=== Section Start ===

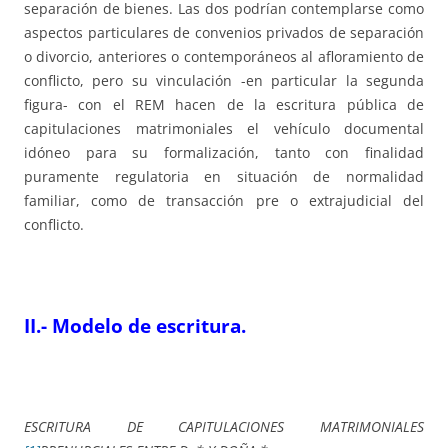
separación de bienes. Las dos podrían contemplarse como
aspectos particulares de convenios privados de separación
o divorcio, anteriores o contemporáneos al afloramiento de
conflicto, pero su vinculación -en particular la segunda
figura- con el REM hacen de la escritura pública de
capitulaciones matrimoniales el vehículo documental
idóneo para su formalización, tanto con finalidad
puramente regulatoria en situación de normalidad
familiar, como de transacción pre o extrajudicial del
conflicto.
II.- Modelo de escritura.
ESCRITURA DE CAPITULACIONES MATRIMONIALES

=== Section End ===

__WORK REQUIRED__
Precisely the lines between those holding "conflicto, pero su" and "idóneo para su", inclusive, are to be reproduced from the listing above, with nothing added.

__WRITTEN REPLY__
conflicto, pero su vinculación -en particular la segunda
figura- con el REM hacen de la escritura pública de
capitulaciones matrimoniales el vehículo documental
idóneo para su formalización, tanto con finalidad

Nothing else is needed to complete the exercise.